What are the problems with Freud’s theory fo depression?

A
  • Many people who go through loss of say, for example, a parent do not develop depression
  • Many of the key aspects are difficult to test (operationalize and measure )
40
Q

Describe the evidence for genetic associations with depression?

A
  • Partial evidence for inherited genes
  • Twin studies indicate that heritability is moderate (between 30-40%) (Kendler et al, 2000)
41
Q

What is Beck’s cognitive theory of depression?

A
  • Goes by the idea that during early life we develop a set of schema based on our experiences . In depressed people these schemata, or assumptions develop from negative early experiences such as the loss of a parent, rejection or criticism from friends etc.
  • These negative experiences lead to dysfunctional beliefs about the world, which are triggered by critical incidents in the future.
  • Once the negative schemata is activated this leads to a stream of negative automatic thoughts (a set of thoughts that a person has no voluntary control over).
  • These negative automatic thoughts are interpreted as being true by the individual and are not evaluated and therefore lead to other negative thoughts (negative triad of thoughts). It is this negative stream of consciousness that lead to the symptoms of depression.
  • NAT’s disrupt mood, reduce motivation, increase anxiety/arousal disrupt cognitive processing especially through misattributions and interpretive bias, and lead to behavioural changes

Beck (1967) further elaborated on the types of cognitions in depressions and the relationship between them.

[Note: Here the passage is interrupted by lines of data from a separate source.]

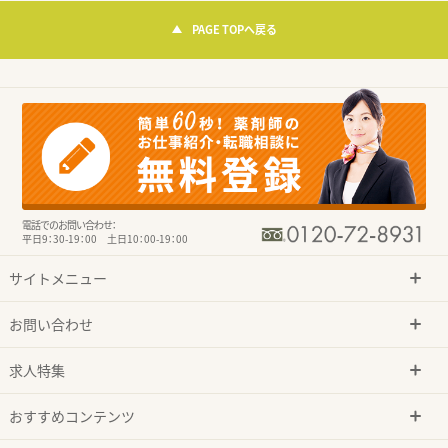
PAGE TOPへ戻る
電話でのお問い合わせ：
平日9：30-19：00 土日10：00-19：00
サイトメニュー
お問い合わせ
求人特集
おすすめコンテンツ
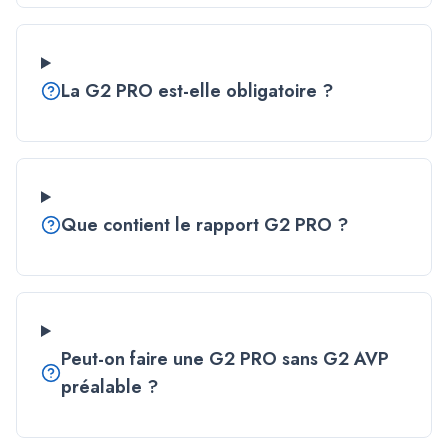
La G2 PRO est-elle obligatoire ?
Que contient le rapport G2 PRO ?
Peut-on faire une G2 PRO sans G2 AVP
préalable ?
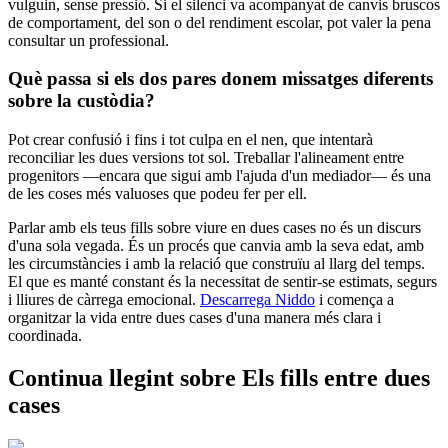
vulguin, sense pressió. Si el silenci va acompanyat de canvis bruscos
de comportament, del son o del rendiment escolar, pot valer la pena
consultar un professional.
Què passa si els dos pares donem missatges diferents
sobre la custòdia?
Pot crear confusió i fins i tot culpa en el nen, que intentarà
reconciliar les dues versions tot sol. Treballar l'alineament entre
progenitors —encara que sigui amb l'ajuda d'un mediador— és una
de les coses més valuoses que podeu fer per ell.
Parlar amb els teus fills sobre viure en dues cases no és un discurs
d'una sola vegada. És un procés que canvia amb la seva edat, amb
les circumstàncies i amb la relació que construïu al llarg del temps.
El que es manté constant és la necessitat de sentir-se estimats, segurs
i lliures de càrrega emocional.
Descarrega Niddo
i comença a
organitzar la vida entre dues cases d'una manera més clara i
coordinada.
Continua llegint sobre Els fills entre dues
cases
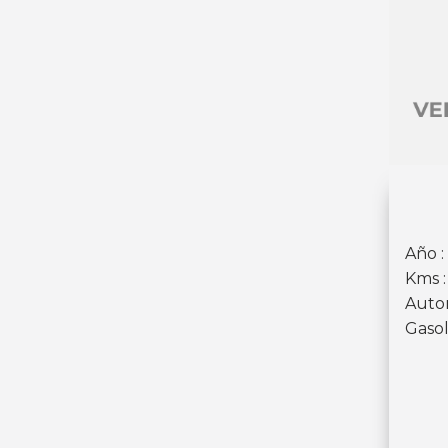
Año :
Kms 
Auto
Gasol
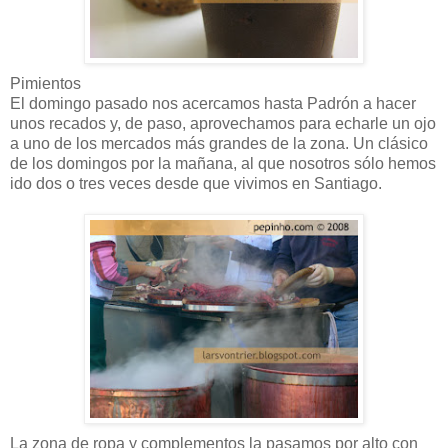
Pimientos
El domingo pasado nos acercamos hasta Padrón a hacer
unos recados y, de paso, aprovechamos para echarle un ojo
a uno de los mercados más grandes de la zona. Un clásico
de los domingos por la mañana, al que nosotros sólo hemos
ido dos o tres veces desde que vivimos en Santiago.
La zona de ropa y complementos la pasamos por alto con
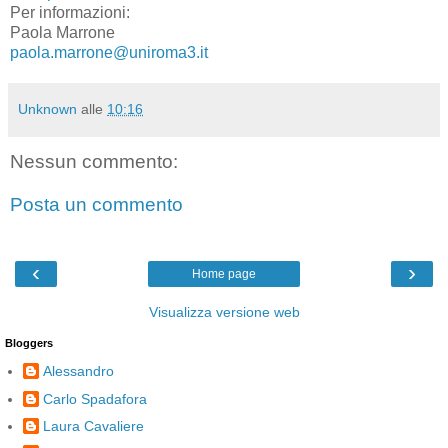
Per informazioni:
Paola Marrone
paola.marrone@uniroma3.it
Unknown
alle
10:16
Nessun commento:
Posta un commento
‹
›
Home page
Visualizza versione web
Bloggers
Alessandro
Carlo Spadafora
Laura Cavaliere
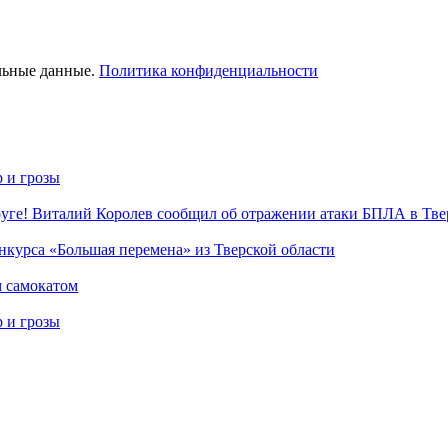
льные данные.
Политика конфиденциальности
р и грозы
уге! Виталий Королев сообщил об отражении атаки БПЛА в Тве
нкурса «Большая перемена» из Тверской области
м самокатом
р и грозы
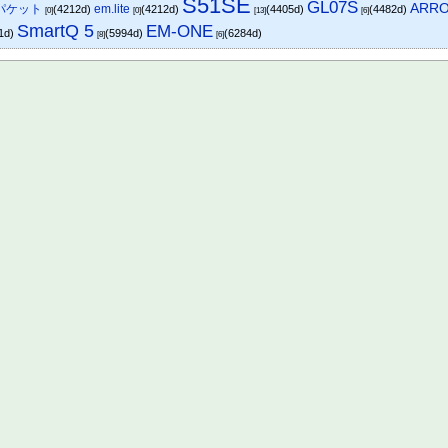
S51SE
GL07S
ARR
o/パケット
em.lite
(4212d)
(4212d)
(4405d)
(4482d)
[0]
[0]
[13]
[6]
SmartQ 5
EM-ONE
1d)
(5994d)
(6284d)
[8]
[6]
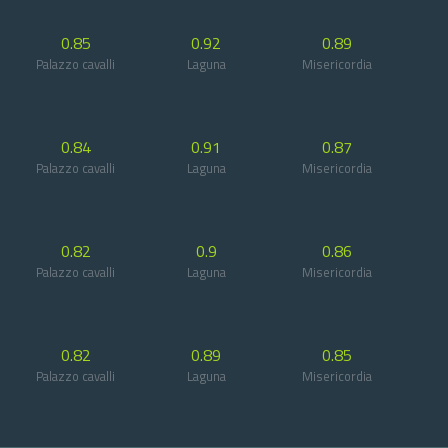
0.85
0.92
0.89
Palazzo cavalli
Laguna
Misericordia
0.84
0.91
0.87
Palazzo cavalli
Laguna
Misericordia
0.82
0.9
0.86
Palazzo cavalli
Laguna
Misericordia
0.82
0.89
0.85
Palazzo cavalli
Laguna
Misericordia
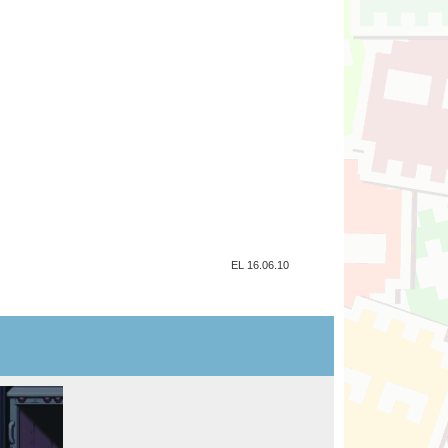
EL 16.06.10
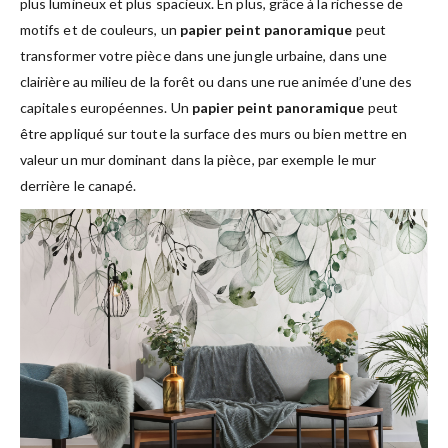
plus lumineux et plus spacieux. En plus, grâce à la richesse de
motifs et de couleurs, un
papier peint panoramique
peut
transformer votre pièce dans une jungle urbaine, dans une
clairière au milieu de la forêt ou dans une rue animée d’une des
capitales européennes. Un
papier peint panoramique
peut
être appliqué sur toute la surface des murs ou bien mettre en
valeur un mur dominant dans la pièce, par exemple le mur
derrière le canapé.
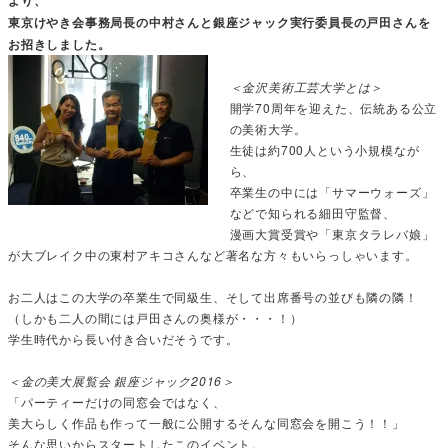
東京けやき会事務局長の中村さんと銀座ジャック実行委員長の戸田さんを
お招きしました。
＜金沢美術工芸大学とは＞
開学70周年を迎えた、伝統ある公立
の美術大学。
生徒は約700人という小規模なが
ら、
卒業生の中には「サマーウォーズ」
などで知られる細田守監督、
漫画大賞受賞や「東京タラレバ娘」
が大ブレイク中の東村アキコさんなど著名な方々もいらっしゃいます。
お二人はこの大学の卒業生で同級生、そして出席番号の並びも隣の隣！
（しかも二人の間には戸田さんの奥様が・・・！）
学生時代から長い付き合いだそうです。
＜金の美大展覧会 銀座ジャック2016＞
「パーティーだけの同窓会ではなく、
美大らしく作品も作って一般に公開するそんな同窓会を開こう！！」
そんな思いからスタートしたこのイベント。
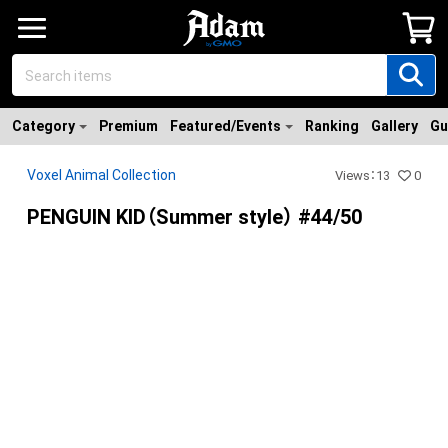
Category
Premium
Featured/Events
Ranking
Gallery
Gu
Voxel Animal Collection
Views
：
13
0
PENGUIN KID（Summer style） #44/50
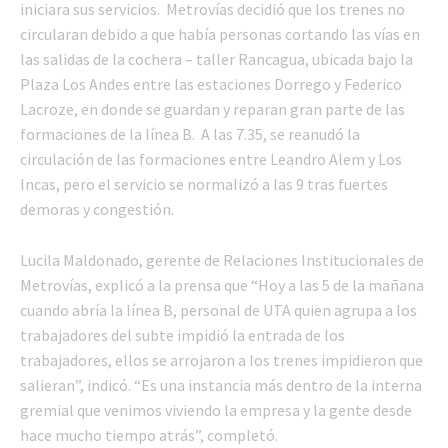
iniciara sus servicios. Metrovías decidió que los trenes no
circularan debido a que había personas cortando las vías en
las salidas de la cochera – taller Rancagua, ubicada bajo la
Plaza Los Andes entre las estaciones Dorrego y Federico
Lacroze, en donde se guardan y reparan gran parte de las
formaciones de la línea B. A las 7.35, se reanudó la
circulación de las formaciones entre Leandro Alem y Los
Incas, pero el servicio se normalizó a las 9 tras fuertes
demoras y congestión.
Lucila Maldonado, gerente de Relaciones Institucionales de
Metrovías, explicó a la prensa que “Hoy a las 5 de la mañana
cuando abría la línea B, personal de UTA quien agrupa a los
trabajadores del subte impidió la entrada de los
trabajadores, ellos se arrojaron a los trenes impidieron que
salieran”, indicó. “Es una instancia más dentro de la interna
gremial que venimos viviendo la empresa y la gente desde
hace mucho tiempo atrás”, completó.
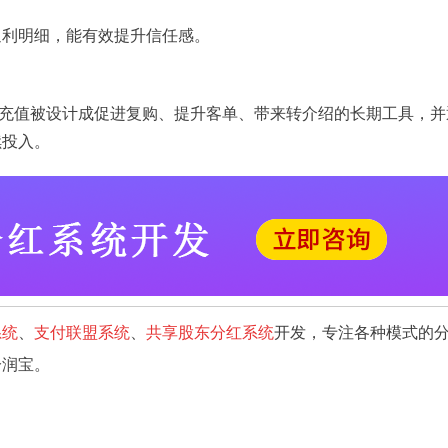
返利明细，能有效提升信任感。
。当充值被设计成促进复购、提升客单、带来转介绍的长期工具，并
续投入。
系统
、
支付联盟系统
、
共享股东分红系统
开发，专注各种模式的
分润宝。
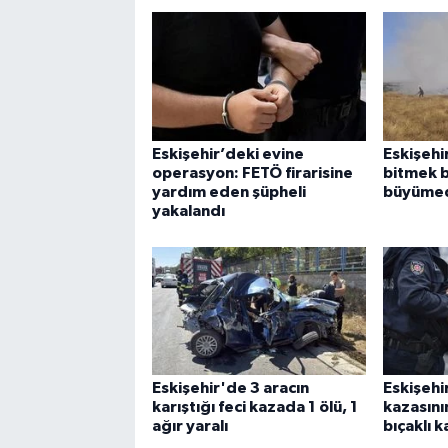
Eskişehir’deki evine
Eskişehi
operasyon: FETÖ firarisine
bitmek b
yardım eden şüpheli
büyümed
yakalandı
Eskişehir'de 3 aracın
Eskişehi
karıştığı feci kazada 1 ölü, 1
kazasını
ağır yaralı
bıçaklı 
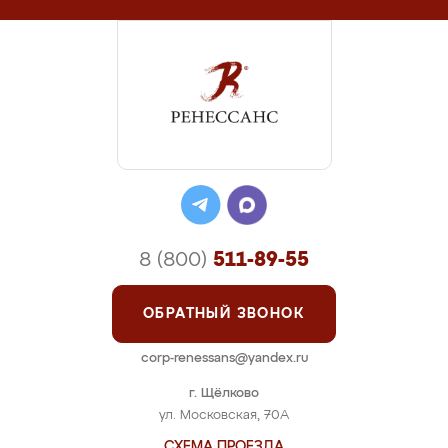
8 (800)
511-89-55
ОБРАТНЫЙ ЗВОНОК
corp-renessans@yandex.ru
г. Щёлково
ул. Московская, 70А
СХЕМА ПРОЕЗДА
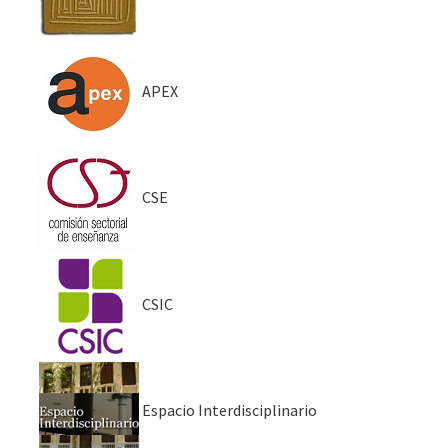
APEX
CSE
CSIC
Espacio Interdisciplinario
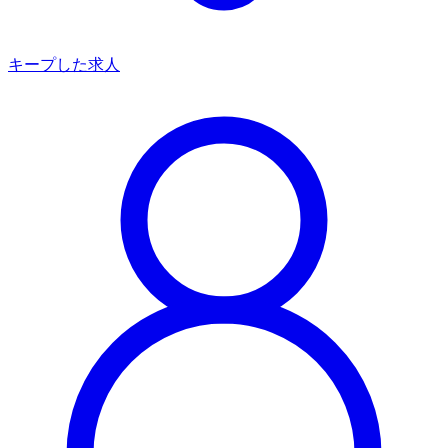
キープした求人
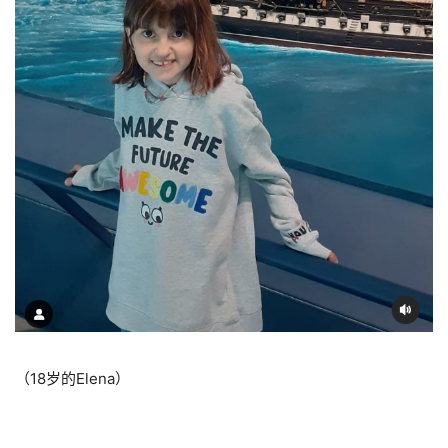
（18岁的Elena）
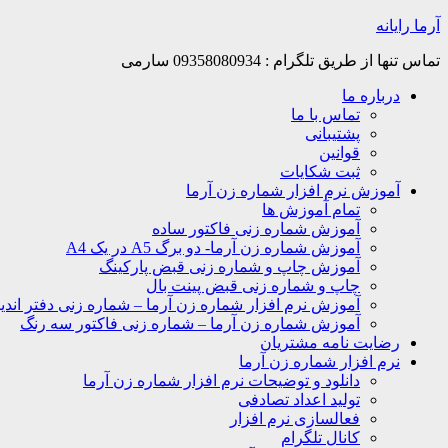
Skip
آرما رایانه
to
content
تماس تنها از طریق تلگرام : 09358080934 سارمی
درباره ما
تماس با ما
پشتیبانی
قوانین
ثبت شکایات
آموزش نرم افزار شماره زن آرما
تمام آموزش ها
آموزش شماره زنی فاکتور ساده
آموزش شماره زن آرما- دو برگ A5 در یک A4
آموزش چاپ و شماره زنی قبض پارکینگ
چاپ و شماره زنی قبض پینت بال
آموزش نرم افزار شماره زن آرما – شماره زنی دفتر اندیک
آموزش شماره زن آرما – شماره زنی فاکتور سه رنگ
رضایت نامه مشتریان
نرم افزار شماره زن آرما
دانلود و توضیحات نرم افزار شماره زن آرما
تولید اعداد تصادفی
فعالسازی نرم افزار
کانال تلگرام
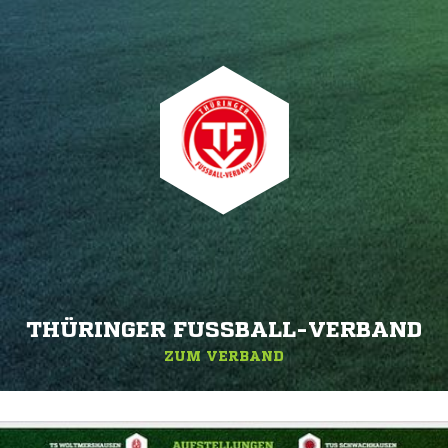
THÜRINGER FUSSBALL-VERBAND
ZUM VERBAND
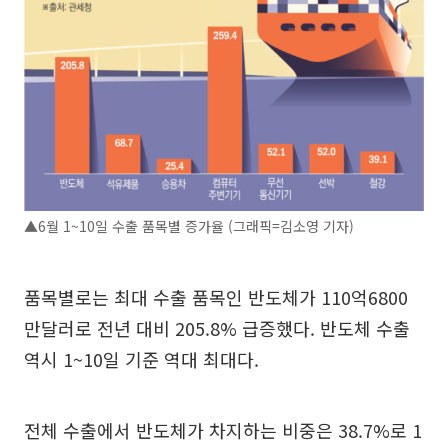
▲6월 1~10일 수출 품목별 증가율 (그래픽=김소영 기자)
품목별로는 최대 수출 품목인 반도체가 110억6800
만달러로 전년 대비 205.8% 급증했다. 반도체 수출
역시 1~10일 기준 역대 최대다.
전체 수출에서 반도체가 차지하는 비중은 38.7%로 1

  • He argued that the negative schema maintain the negative cognitive triad, which are a set of three far reaching global views:
    • Pessimistic views of the self - person’s subjective evaluation of themselves
    • Pessimistic view of the world - person’s subjective views of them not being able to cope with the demands of the environment
    • Pessimistic view of the future - beliefs about the negative state of the future

The negative schemas also lead to cognitive bias and distortion.

42
Q

What is Chronic fatigue syndrome?

A

depression and mood fluctuations together with physical symptoms such as extreme fatigue, muscle pain, chest pain, headaches and noise /light sensitivity.

43
Q

What is the support for Freud’s psychodynamic theory of depression ?

A
  • Some studies have shown a relationship between the risk for depression and a particular parenting style called affectionless control (overprotected, lack of warmth)
  • Many people with depression report that their childhood needs were not adequate and they are more likely to become depressed after experiencing a loss (Goodman, 2002)
  • Link between parental loss and depression (Harris and Brown, 1978)
44
Q

what are the monoamine theories of depression?

A
  • Increase in the levels of noradrenergic neurotransmitters in the monoamine group (dopamine, serotonin, norepinephrine) are believed to be linked to depression. This could occur in two ways:
    • Increased degradation in they synapses (too many neurotransmitters absorbs in the synapses, leaving low levels in the synaptic gap)
    • Impaired release or reuptake (little of the neurotransmitter being released in the first place or too much reuptake after the nerve pulse has been transmitted).
  • The theories come from testing of a drug as an antipsychotic agent in schizophrenia and the experiment noticed that these had an antidepressant effect on these patients.
  • These drugs affected the noradrenergic transporters for serotonin, dopamine and norepinephrine.
  • It has also been found that drugs that block the reuptake of serotonin also reduce the symptoms of depression.